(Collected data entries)
>>>>>

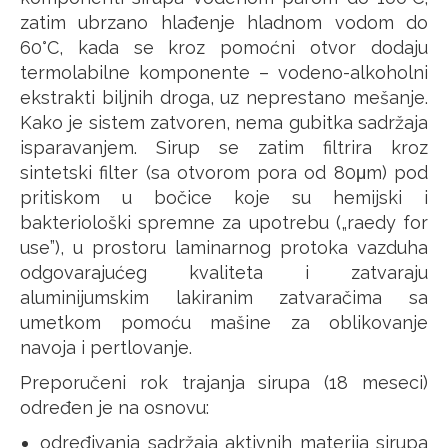
zatim ubrzano hlađenje hladnom vodom do
60°C, kada se kroz pomoćni otvor dodaju
termolabilne komponente – vodeno-alkoholni
ekstrakti biljnih droga, uz neprestano mešanje.
Kako je sistem zatvoren, nema gubitka sadržaja
isparavanjem. Sirup se zatim filtrira kroz
sintetski filter (sa otvorom pora od 80μm) pod
pritiskom u bočice koje su hemijski i
bakteriološki spremne za upotrebu („raedy for
use”), u prostoru laminarnog protoka vazduha
odgovarajućeg kvaliteta i zatvaraju
aluminijumskim lakiranim zatvaračima sa
umetkom pomoću mašine za oblikovanje
navoja i pertlovanje.
Preporučeni rok trajanja sirupa (18 meseci)
određen je na osnovu:
određivanja sadržaja aktivnih materija sirupa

<<<<<

- **THE TASK**
Only the lines from the top of the data through the line with "navoja i pertlovanje." should be quoted, exactly and with both ends kept; skip the pictures.

- **RESULT OF THE EXERCISE**
zatim ubrzano hlađenje hladnom vodom do
60°C, kada se kroz pomoćni otvor dodaju
termolabilne komponente – vodeno-alkoholni
ekstrakti biljnih droga, uz neprestano mešanje.
Kako je sistem zatvoren, nema gubitka sadržaja
isparavanjem. Sirup se zatim filtrira kroz
sintetski filter (sa otvorom pora od 80μm) pod
pritiskom u bočice koje su hemijski i
bakteriološki spremne za upotrebu („raedy for
use”), u prostoru laminarnog protoka vazduha
odgovarajućeg kvaliteta i zatvaraju
aluminijumskim lakiranim zatvaračima sa
umetkom pomoću mašine za oblikovanje
navoja i pertlovanje.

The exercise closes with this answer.